Erfolgt stattdessen eine Wiederanlage der Mieteinnahmen in Wertpapiere muss der Anleiheanteil des Portfolios im Zeitverlauf angehoben werden, weil die Gesamtverteilung ansonsten zugunsten des Aktienmarktes wächst.
Selbstgenutzte Immobilien und Anlagestrategie
Wird eine Immobilie selbst bewohnt muss sie ebenfalls Berücksichtigung in der persönlichen Anlagestrategie finden. Der einfachste Ansatz des Immobilienbesitzes ist die eingesparte Kaltmiete. Unter der Voraussetzung dass die Immobilie lebenslang bewohnt ist entspricht diese einer sicheren, wiederkehrenden Zahlung aus risikolosen Staatsanleihen.
In vielen Kalkulationen wird die eingesparte Kaltmiete allerdings zu hoch angesetzt. Evident wichtig für eine korrekte Bemessung ist die Berücksichtigung sämtlicher Kosten im Zusammenhang mit der Immobilie, die in einem Mietverhältnis nicht anfallen würden.
Dazu gehören insbesondere ausreichend hohe Instandhaltungsrücklagen für die früher oder später obligatorische Sanierung und Modernisierung des Objekts.
Ein gängiges Sprichwort lautet:
Das Eigenheim muss zweimal gekauft werden – einmal zum Zeitpunkt des Erwerbs und ein weiteres Mal kurz vorm Eintritt in den Ruhestand.
Zu diesem Zeitpunkt sollte die Immobilie in einen modernen Zustand gebracht werden. Instandhaltungsrücklagen können in einem Wertpapierportfolio angelegt und zum benötigten Zeitpunkt entnommen werden.
Eigenkapital ansparen mit Wertpapieren?
Vor allem jüngere Anleger stehen selten vor dem Problem, eine bestehende selbstgenutzte Immobilie mit einem Wertpapierportfolio in Einklang bringen zu müssen. Die Aufgabestellung besteht stattdessen in der Aufteilung der Sparquote auf die Kreditrate für einen Immobilienkredit und sonstigen Vermögensaufbau.

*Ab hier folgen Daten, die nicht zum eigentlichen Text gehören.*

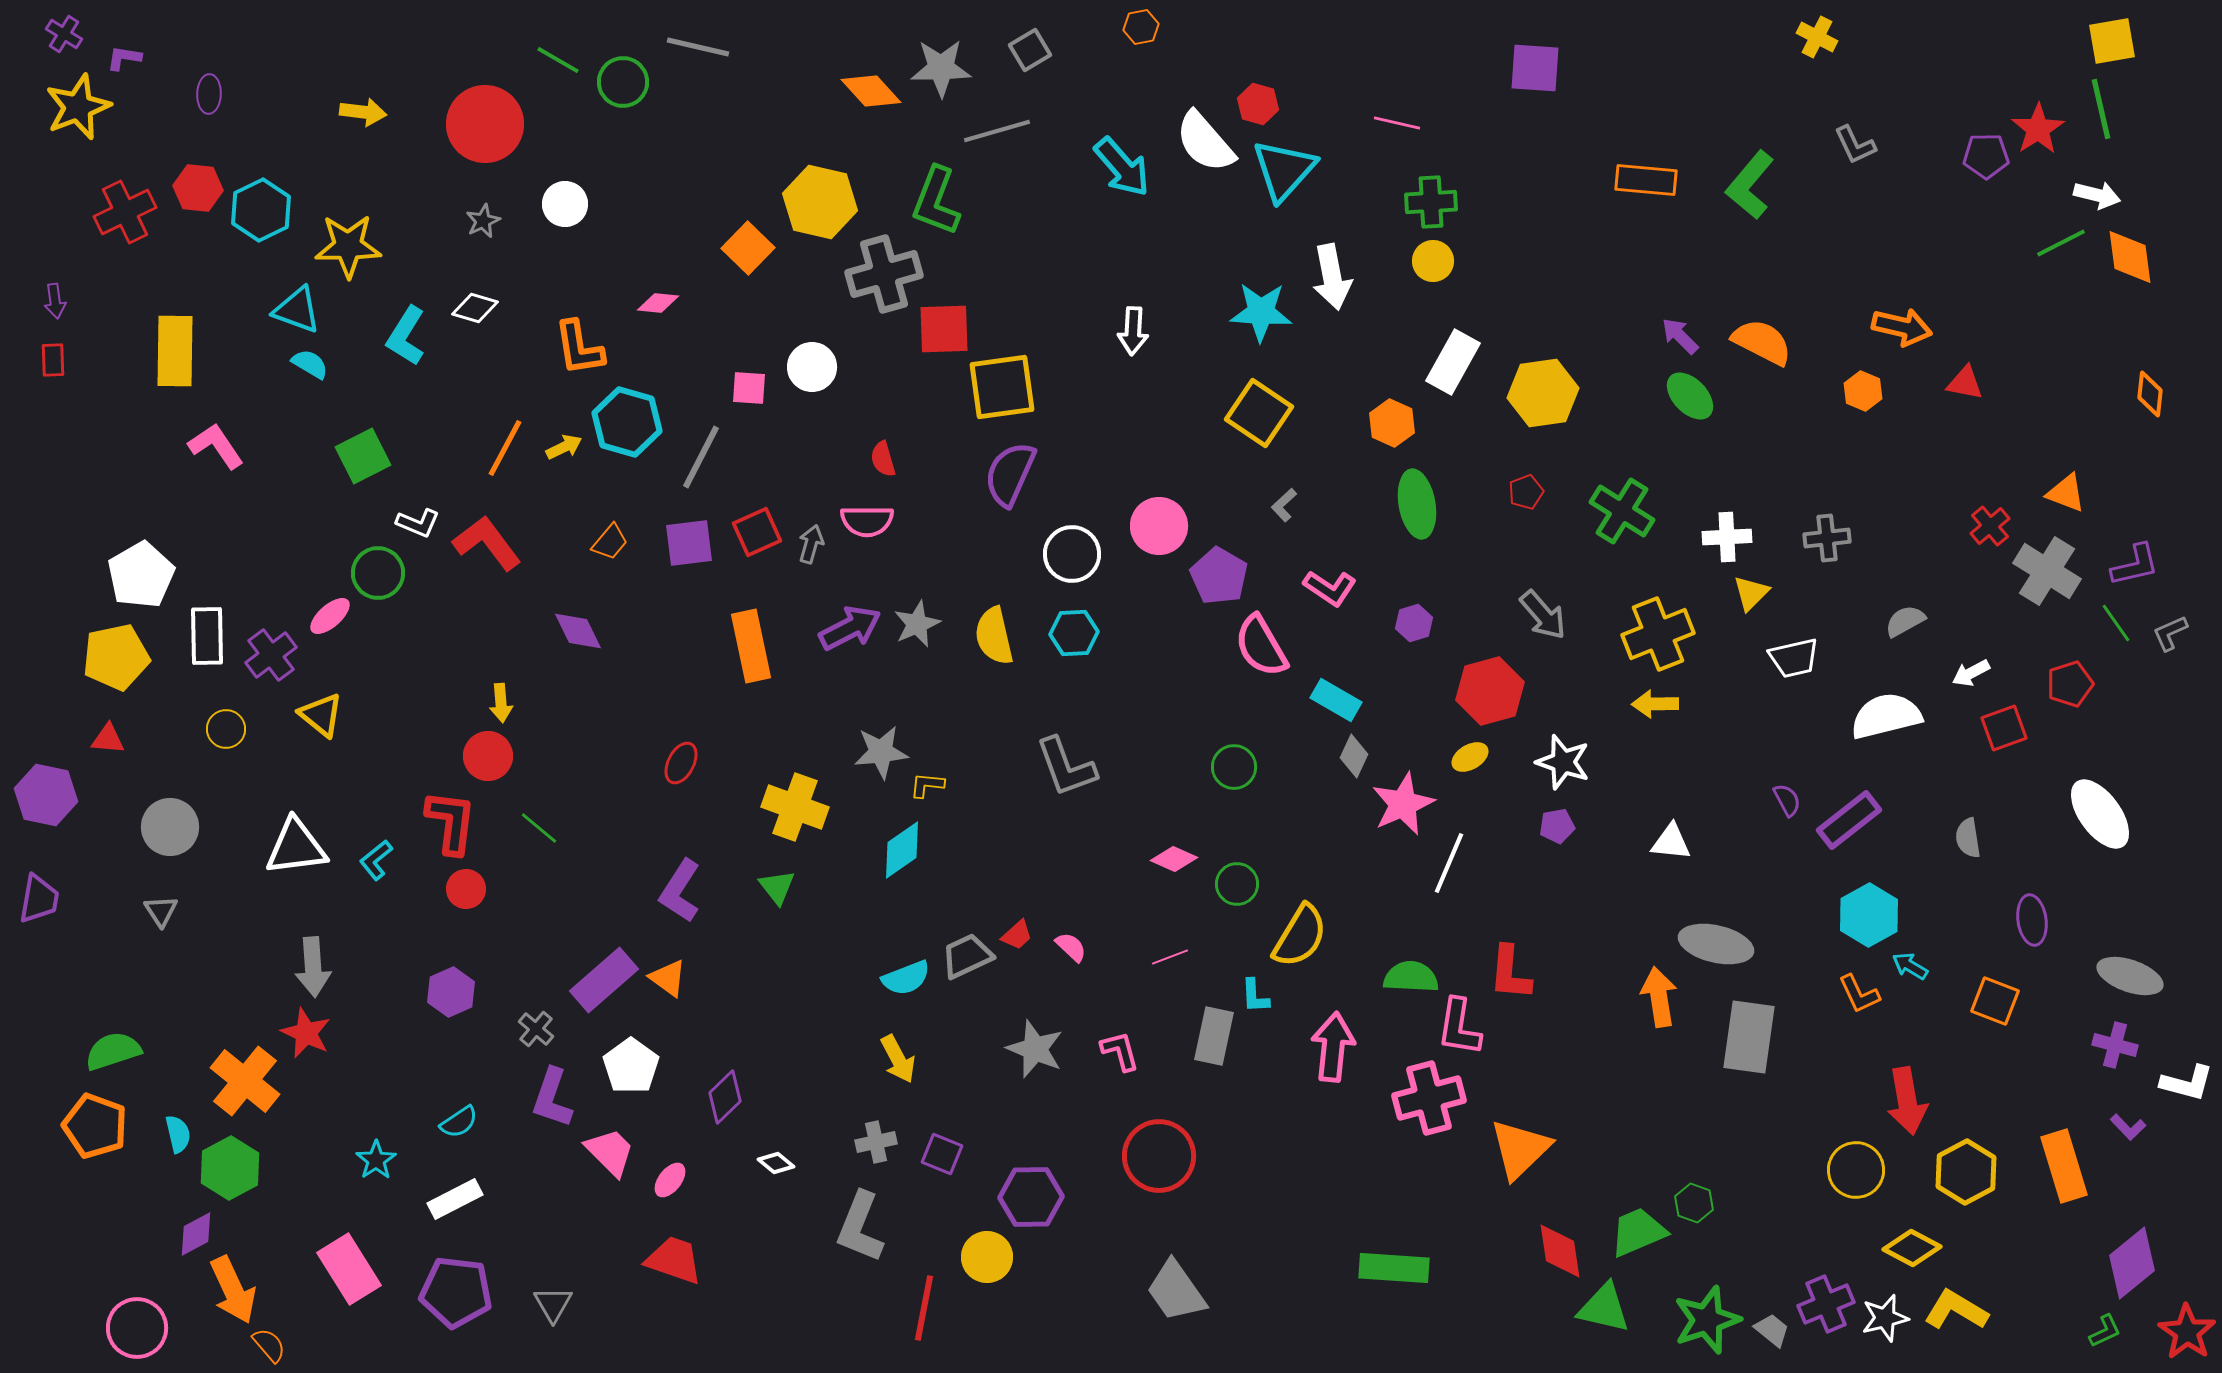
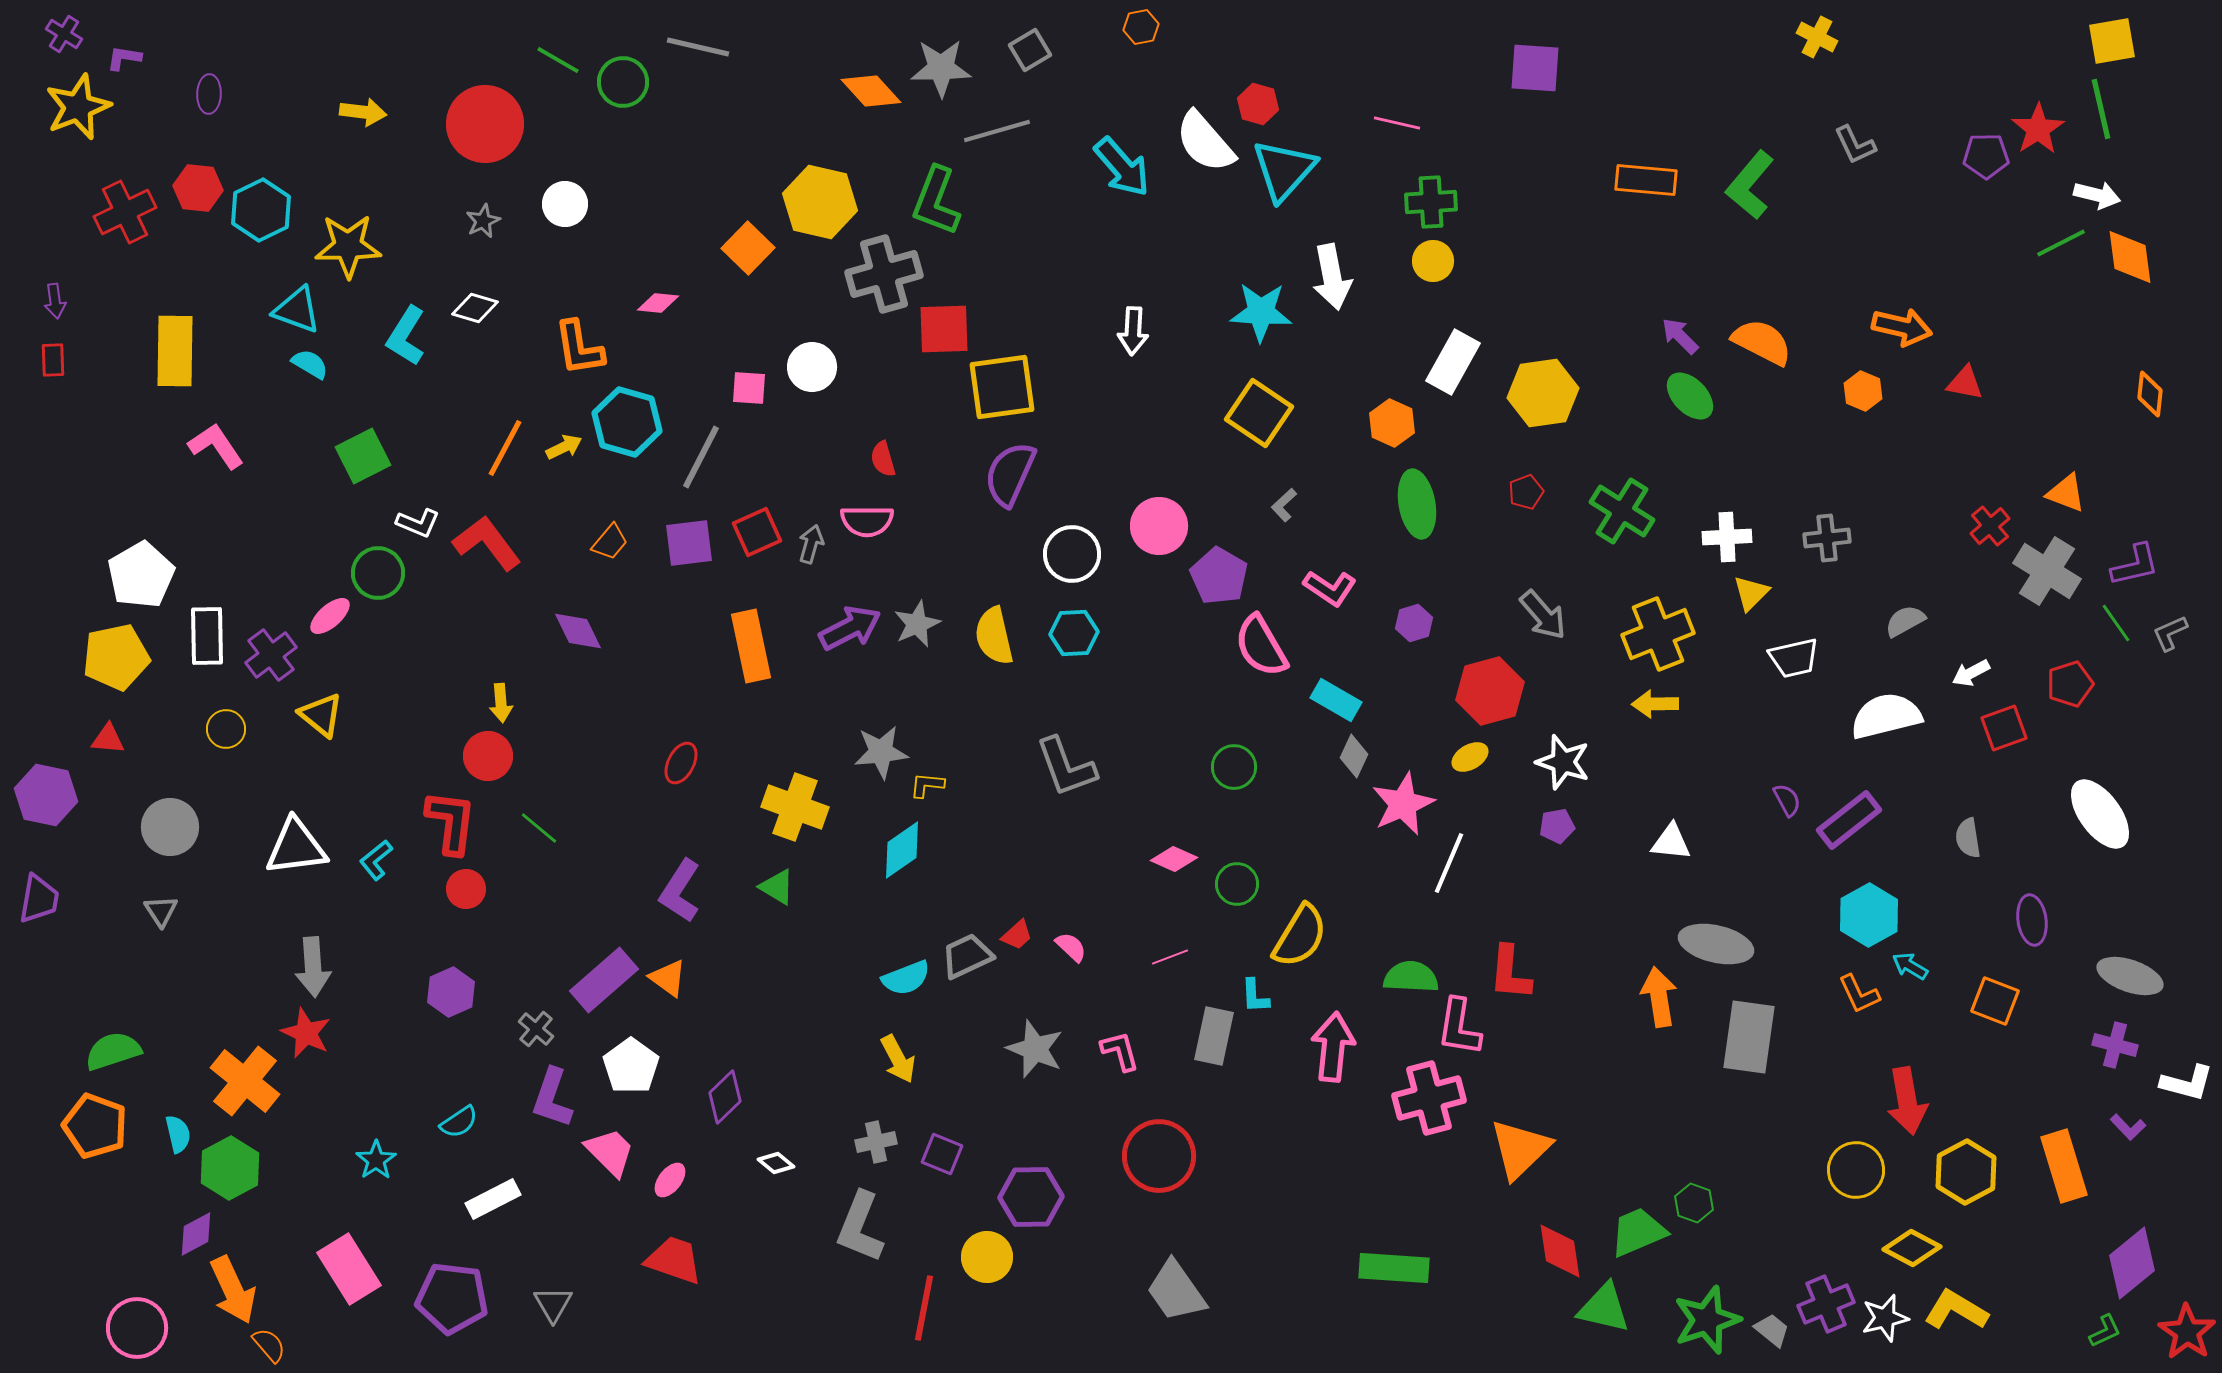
green triangle at (777, 887): rotated 21 degrees counterclockwise
white rectangle at (455, 1199): moved 38 px right
purple pentagon at (456, 1292): moved 4 px left, 6 px down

In einem noch früheren Stadium wird die regelmäßige Ersparnis zwischen sonstigem Vermögensaufbau und dem Eigenkapital für eine Immobilie aufgeteilt.
Das Ansparen des Eigenkapitals ist grundsätzlich auch in Wertpapieren möglich. Da das Eigenkapital zu einem bestimmten Zeitpunkt bzw. innerhalb eines recht engen Zeitfensters zwingend benötigt wird bieten sich zu diesem Zweck verzinsliche Wertpapiere mit geeigneten Laufzeiten an.
Der Anleiheanteil des Gesamtportfolios kann zum Zwecke der Eigenkapitalbildung vorübergehend angehoben werden.